● SOURCE MATERIAL:
+++

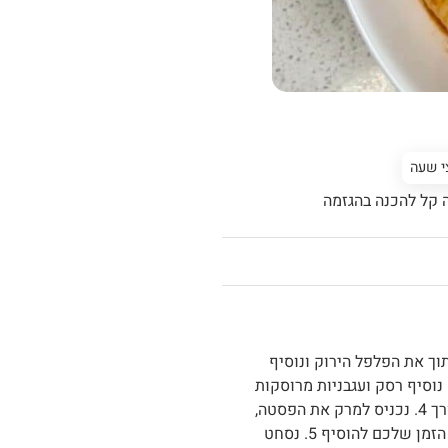
י שעה
 קל להכנה בהגזמה
ש. נחתוך את הפלפל הירוק ונוסיף
מן. נוסיף רסק ועגבניות מרוסקות
ונערבב 3. נוסיף מים ונביא לרתיחה. נתקן תיבול לפי הצורך 4. נכניס למרק את הפסטה,
נסגור את הסיר ונבשל עד שהיא מוכנה. אם חסר מים זה הזמן שלכם להוסיף 5. נסחט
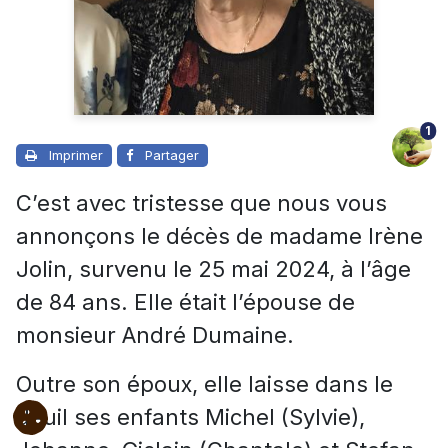
1
Imprimer
Partager
C’est avec tristesse que nous vous
annonçons le décès de madame Irène
Jolin, survenu le 25 mai 2024, à l’âge
de 84 ans. Elle était l’épouse de
monsieur André Dumaine.
Outre son époux, elle laisse dans le
deuil ses enfants Michel (Sylvie),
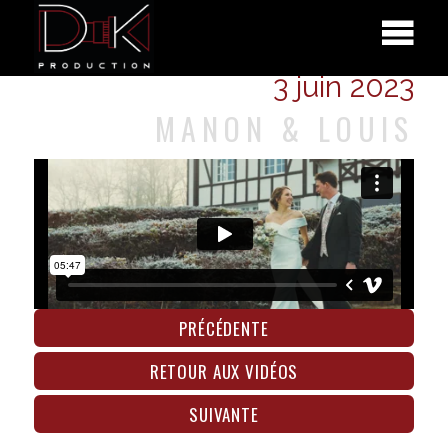
3 juin 2023
MANON & LOUIS
PRÉCÉDENTE
RETOUR AUX VIDÉOS
SUIVANTE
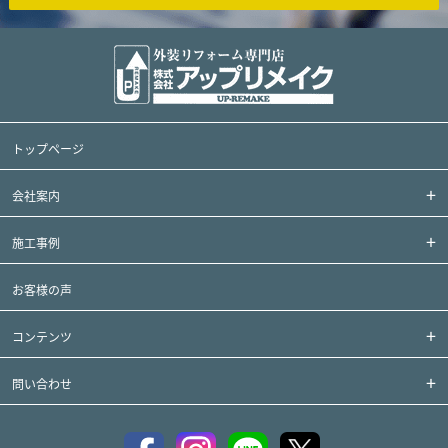
トップページ
会社案内
施工事例
お客様の声
コンテンツ
問い合わせ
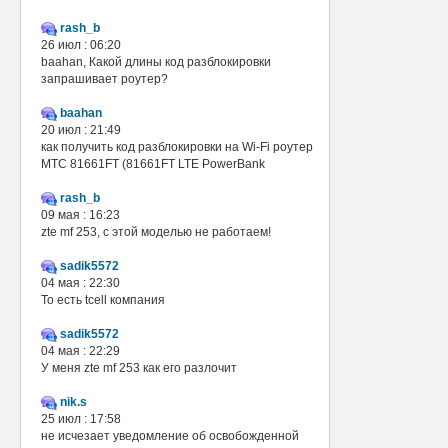
rash_b
26 июл : 06:20
baahan, Какой длины код разблокировки
запрашивает роутер?
baahan
20 июл : 21:49
как получить код разблокировки на Wi-Fi роутер
МТС 81661FT (81661FT LTE PowerBank
rash_b
09 мая : 16:23
zte mf 253, с этой моделью не работаем!
sadik5572
04 мая : 22:30
То есть tcell компания
sadik5572
04 мая : 22:29
У меня zte mf 253 как его разлочит
nik.s
25 июл : 17:58
не исчезает уведомление об освобожденной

+++

● REQUIRED ACTION:
Wherever the listing shows a picture, omit it and output the rest exactly as given.

● ANSWER TO THE EXERCISE:
י שעה
 קל להכנה בהגזמה
ש. נחתוך את הפלפל הירוק ונוסיף
מן. נוסיף רסק ועגבניות מרוסקות
ונערבב 3. נוסיף מים ונביא לרתיחה. נתקן תיבול לפי הצורך 4. נכניס למרק את הפסטה,
נסגור את הסיר ונבשל עד שהיא מוכנה. אם חסר מים זה הזמן שלכם להוסיף 5. נסחט
1
Imprimer
Partager
C’est avec tristesse que nous vous
annonçons le décès de madame Irène
Jolin, survenu le 25 mai 2024, à l’âge
de 84 ans. Elle était l’épouse de
monsieur André Dumaine.
Outre son époux, elle laisse dans le
deuil ses enfants Michel (Sylvie),
3 juin 2023
MANON & LOUIS
PRÉCÉDENTE
RETOUR AUX VIDÉOS
SUIVANTE
トップページ
会社案内
施工事例
お客様の声
コンテンツ
問い合わせ
rash_b
26 июл : 06:20
baahan, Какой длины код разблокировки
запрашивает роутер?
baahan
20 июл : 21:49
как получить код разблокировки на Wi-Fi роутер
МТС 81661FT (81661FT LTE PowerBank
rash_b
09 мая : 16:23
zte mf 253, с этой моделью не работаем!
sadik5572
04 мая : 22:30
То есть tcell компания
sadik5572
04 мая : 22:29
У меня zte mf 253 как его разлочит
nik.s
25 июл : 17:58
не исчезает уведомление об освобожденной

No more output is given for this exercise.